■ Problem description ■
From the entries, return every line where the string "NEET" shows up.

■ Information supplied ■
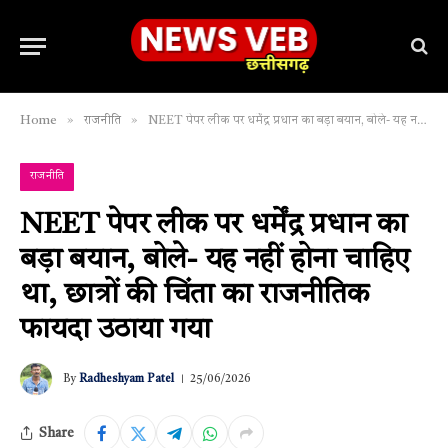
»
»
Home
राजनीति
NEET पेपर लीक पर धर्मेंद्र प्रधान का बड़ा बयान, बोले- यह नहीं होना चाहिए था, छात्रों की चिंता का राजनीतिक फायदा उठाया गया
राजनीति
NEET पेपर लीक पर धर्मेंद्र प्रधान का
बड़ा बयान, बोले- यह नहीं होना चाहिए
था, छात्रों की चिंता का राजनीतिक
फायदा उठाया गया
By
Radheshyam Patel
25/06/2026
Share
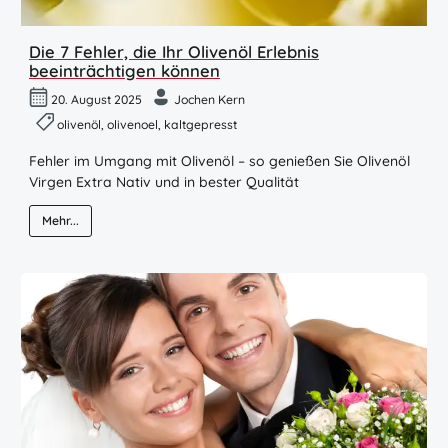
Die 7 Fehler, die Ihr Olivenöl Erlebnis
beeinträchtigen können
20. August 2025
Jochen Kern
olivenöl, olivenoel, kaltgepresst
Fehler im Umgang mit Olivenöl – so genießen Sie Olivenöl
Virgen Extra Nativ und in bester Qualität
Mehr...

■ Solution ■
NEET पेपर लीक पर धर्मेंद्र प्रधान का बड़ा बयान, बोले- यह नहीं होना चाहिए था, छात्रों की चिंता का राजनीतिक फायदा उठाया गया
NEET पेपर लीक पर धर्मेंद्र प्रधान का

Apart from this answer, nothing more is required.